То обстоятельство, что руководство движением с самого начала оказалось в руках верхушки бюргерства, не могло не отразиться на его ходе и конечных результатах. Уже первые шаги комитета, имевшего реальную возможность, опираясь на основную массу горожан, добиться от совета больших уступок и взять фактическую власть в свои руки, показали, что его руководство предпочитает само идти на уступки католикам и патрициату. Так, группа 10-ти заявила на переговорах с советом 24 сентября 1529 г., что если в город будут допущены проповедники Евангелия, то она обещает, что «все папские обряды вместе со всеми попами, монахами… будут сохранены»44). Если же совет не пойдет навстречу горожанам, то комитет «не осмелится принять статьи» о взимании налога45). Нежелание 48-ми решительно бороться с советом отразилось и в следующем заявлении: «После обсуждения между собой горожане (группа 10-ти. — В.П.) ответили: «Они вынуждены настаивать на своих требованиях, но не хотят действовать против императора и… совета»»46). Мы не случайно выделили слова «вынуждены» и «хотят». Протокол переговоров очень точно передает не только внешнюю сторону событий, но и внутренние мотивы действий членов комитета. Они именно не могут {110} отказаться от требований, выдвинутых общиной, опасаясь последствий этого отказа. Они заявили совету, что будет лучше, если требования горожан осуществят власти, а не подданные, и что совету следовало бы принять во внимание пример Гамбурга, где трое или четверо в совете тоже долго противились, пока община не была вынуждена сама начать дело47). Однако за словесными предостережениями никаких практических действий со стороны комитета не последовало. Этим и объясняется бесплодность его переговоров с советом в течение нескольких последующих недель. Члены комитета были преданными сторонниками реформации и лютеровского учения, многие из них доказали это своей деятельностью на протяжении ряда лет. Но они выступали за мирное проведение реформации сверху, стремясь не допустить самостоятельных действий горожан, и ради этого были готовы пойти даже на отказ от некоторых принципиальных требований.

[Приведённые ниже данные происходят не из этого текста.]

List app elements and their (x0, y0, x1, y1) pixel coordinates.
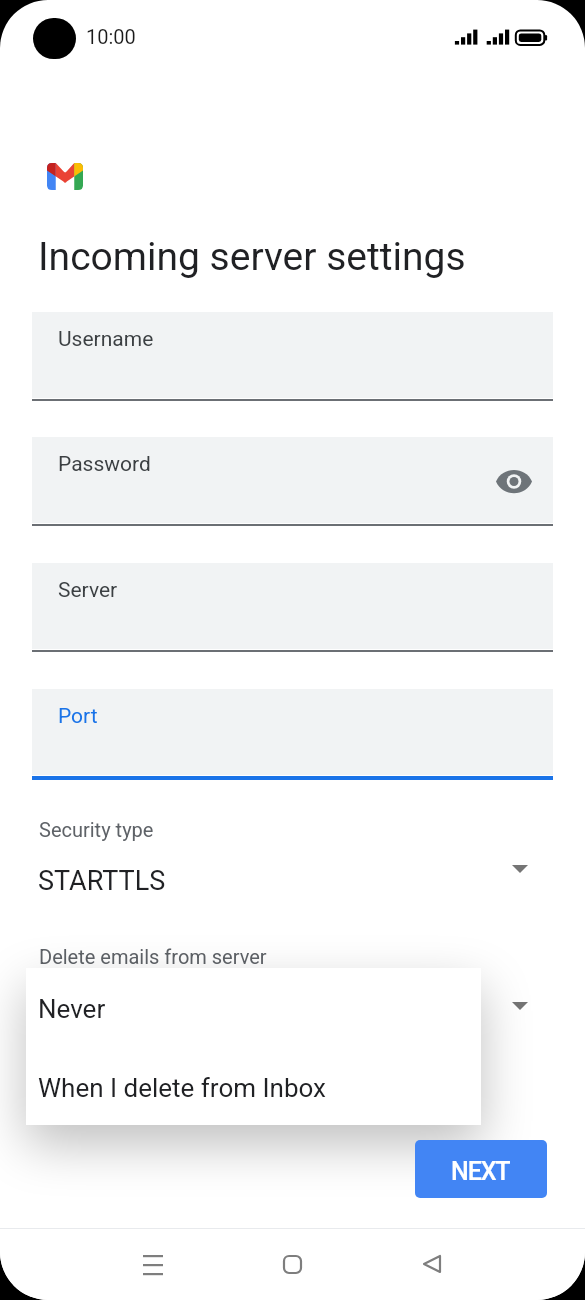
staticText: 10:00 (86, 25, 136, 48)
button[interactable]: Security type (0, 818, 585, 910)
button[interactable]: Username (32, 312, 553, 402)
staticText: Password (58, 452, 151, 477)
button[interactable]: Server (32, 563, 553, 653)
staticText: Server (58, 578, 118, 603)
staticText: STARTTLS (38, 865, 166, 897)
button[interactable]: Delete emails from server (0, 945, 585, 1037)
button[interactable]: Port (32, 689, 553, 779)
staticText: Incoming server settings (38, 234, 466, 280)
other: Show password (496, 469, 532, 494)
button[interactable]: Back (392, 1229, 472, 1300)
button[interactable]: NEXT (415, 1140, 547, 1198)
button[interactable]: Home (253, 1229, 333, 1300)
staticText: Username (58, 327, 154, 352)
staticText: When I delete from Inbox (38, 1073, 326, 1103)
button[interactable]: Never (26, 968, 481, 1046)
button[interactable]: Recents (113, 1229, 193, 1300)
staticText: Never (38, 994, 106, 1024)
staticText: NEXT (451, 1157, 510, 1186)
button[interactable]: Password (32, 437, 553, 527)
staticText: Never (38, 992, 108, 1024)
staticText: Port (58, 704, 98, 729)
button[interactable]: When I delete from Inbox (26, 1046, 481, 1125)
staticText: Delete emails from server (39, 945, 267, 968)
staticText: Security type (39, 818, 154, 841)
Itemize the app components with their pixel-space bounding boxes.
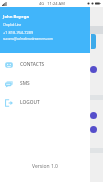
staticText: 4G 11:24 AM: [39, 1, 65, 6]
staticText: Version 1.0: [0, 163, 90, 170]
button[interactable]: Logout: [0, 93, 90, 112]
staticText: success@calmelessstreamers.com: [3, 37, 53, 41]
button[interactable]: SMS: [0, 74, 90, 93]
staticText: John Boyega: [3, 14, 29, 20]
other: SMS: [5, 80, 13, 88]
staticText: CONTACTS: [20, 61, 45, 68]
staticText: SMS: [20, 80, 30, 87]
other: Contacts: [5, 61, 13, 69]
staticText: +1 818-764-7289: [3, 30, 34, 35]
staticText: LOGOUT: [20, 99, 40, 106]
staticText: Choplak Line: [3, 23, 22, 27]
button[interactable]: Contacts: [0, 55, 90, 74]
other: Logout: [5, 99, 13, 107]
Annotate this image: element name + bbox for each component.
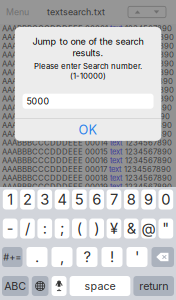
button[interactable]: #+=: [2, 247, 22, 267]
staticText: 1234567890: [123, 173, 172, 183]
staticText: ¥: [110, 220, 118, 237]
staticText: -: [7, 220, 14, 237]
staticText: text: [108, 112, 121, 121]
button[interactable]: ABC: [2, 276, 29, 296]
staticText: 9: [144, 191, 153, 208]
button[interactable]: !: [102, 247, 122, 267]
staticText: 2: [23, 191, 32, 208]
button[interactable]: 1: [3, 190, 18, 210]
staticText: ": [162, 220, 169, 237]
staticText: text: [110, 173, 123, 183]
staticText: 7: [110, 191, 118, 208]
staticText: AAABBBCCCDDDEEE 00001: [2, 24, 110, 33]
staticText: .: [35, 248, 39, 266]
staticText: AAABBBCCCDDDEEE 00018: [2, 173, 110, 183]
staticText: ,: [60, 248, 64, 266]
button[interactable]: -: [3, 218, 18, 238]
staticText: AAABBBCCCDDDEEE 00014: [2, 138, 110, 148]
button[interactable]: ¥: [107, 218, 121, 238]
button[interactable]: ): [89, 218, 104, 238]
staticText: 1234567890: [123, 129, 172, 139]
staticText: AAABBBCCCDDDEEE 00016: [2, 156, 110, 165]
staticText: AAABBBCCCDDDEEE 00007: [2, 76, 111, 86]
button[interactable]: &: [124, 218, 139, 238]
button[interactable]: 0: [158, 190, 173, 210]
staticText: 5000: [27, 96, 50, 106]
staticText: 1234567890: [122, 164, 171, 174]
button[interactable]: /: [20, 218, 35, 238]
staticText: text: [110, 103, 123, 112]
staticText: 1234567890: [123, 156, 172, 165]
button[interactable]: ,: [52, 247, 72, 267]
staticText: results.: [72, 48, 104, 58]
staticText: AAABBBCCCDDDEEE 00019: [2, 182, 110, 192]
staticText: 1234567890: [125, 50, 174, 60]
staticText: AAABBBCCCDDDEEE 00010: [2, 103, 110, 112]
staticText: 1234567890: [125, 32, 174, 42]
button[interactable]: Delete: [152, 247, 174, 267]
button[interactable]: return: [133, 276, 174, 296]
staticText: 8: [127, 191, 136, 208]
staticText: ABC: [4, 280, 26, 292]
staticText: (: [77, 220, 82, 237]
button[interactable]: 9: [141, 190, 156, 210]
staticText: text: [110, 156, 123, 165]
button[interactable]: Previous match: [128, 6, 147, 18]
button[interactable]: Switch keyboard: [32, 276, 48, 296]
button[interactable]: 2: [20, 190, 35, 210]
staticText: text: [110, 147, 123, 156]
staticText: text: [112, 41, 125, 51]
staticText: 1234567890: [125, 68, 174, 77]
staticText: 1234567890: [123, 103, 172, 112]
staticText: ': [135, 248, 139, 266]
staticText: 1234567890: [125, 41, 174, 51]
staticText: text: [112, 85, 125, 95]
staticText: text: [112, 68, 125, 77]
button[interactable]: Dictate: [52, 276, 66, 296]
staticText: 1: [7, 191, 13, 208]
staticText: 6: [92, 191, 101, 208]
staticText: :: [43, 220, 47, 237]
staticText: text: [110, 138, 123, 148]
staticText: space: [84, 280, 116, 292]
staticText: OK: [78, 122, 98, 138]
button[interactable]: space: [70, 276, 130, 296]
staticText: 5: [75, 191, 84, 208]
staticText: Please enter Search number.: [34, 61, 142, 71]
staticText: 1234567890: [125, 59, 174, 68]
staticText: textsearch.txt: [47, 7, 105, 17]
staticText: AAABBBCCCDDDEEE 00004: [2, 50, 112, 60]
staticText: text: [110, 24, 123, 33]
staticText: 1234567890: [123, 138, 172, 148]
button[interactable]: 3: [37, 190, 52, 210]
staticText: ): [94, 220, 99, 237]
button[interactable]: ?: [76, 247, 98, 267]
staticText: 1234567890: [123, 120, 172, 130]
button[interactable]: OK: [15, 119, 161, 141]
button[interactable]: 4: [55, 190, 69, 210]
button[interactable]: 8: [124, 190, 139, 210]
button[interactable]: .: [26, 247, 48, 267]
button[interactable]: (: [72, 218, 87, 238]
button[interactable]: Menu: [0, 0, 40, 24]
button[interactable]: ': [126, 247, 148, 267]
staticText: AAABBBCCCDDDEEE 00008: [2, 85, 112, 95]
button[interactable]: ": [158, 218, 173, 238]
staticText: Menu: [6, 7, 29, 17]
staticText: 1234567890: [125, 94, 174, 104]
staticText: text: [110, 182, 123, 192]
staticText: 0: [161, 191, 170, 208]
staticText: !: [110, 248, 114, 266]
button[interactable]: @: [141, 218, 156, 238]
button[interactable]: ;: [55, 218, 69, 238]
staticText: AAABBBCCCDDDEEE 00011: [2, 112, 108, 121]
button[interactable]: :: [37, 218, 52, 238]
button[interactable]: Next match: [147, 6, 166, 18]
button[interactable]: 7: [107, 190, 121, 210]
button[interactable]: 5: [72, 190, 87, 210]
button[interactable]: 6: [89, 190, 104, 210]
staticText: ;: [60, 220, 64, 237]
staticText: 1234567890: [121, 112, 170, 121]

Между тем комитету становилось все труднее сдерживать активность горожан, настроенных гораздо решительнее своих руководителей: «…каждый человек (в городе. — В.П.) желает услышать божье слово, и если проповедь еще долго не разрешат, то может возникнуть мятеж»48). Упорство совета привело в конце концов к тому, что некоторые члены «комитета 48-ми» открыто стали высказывать возмущение. Так, старшина кузнечного цеха Петер Моленбеке заявил во второй половине октября 1529 г., что совет своими действиями наносит большой ущерб горожанам49). Хотя Моленбеке принадлежал к верхушке ремесленников, в его словах отразилось недовольство и рядовых членов комитета нерешительной позицией своего руководства, и большинства ремесленников; в ответ на требование совета наказать Моленбека, члены комитета не только отказались наказать виновного, но даже выразили готовность «жить и умереть за него»50). Впрочем, и в самом руководстве комитета стали раздаваться более решительные голоса. Например, с резкой критикой совета выступил член группы 10-ти Иоахим Зандов51).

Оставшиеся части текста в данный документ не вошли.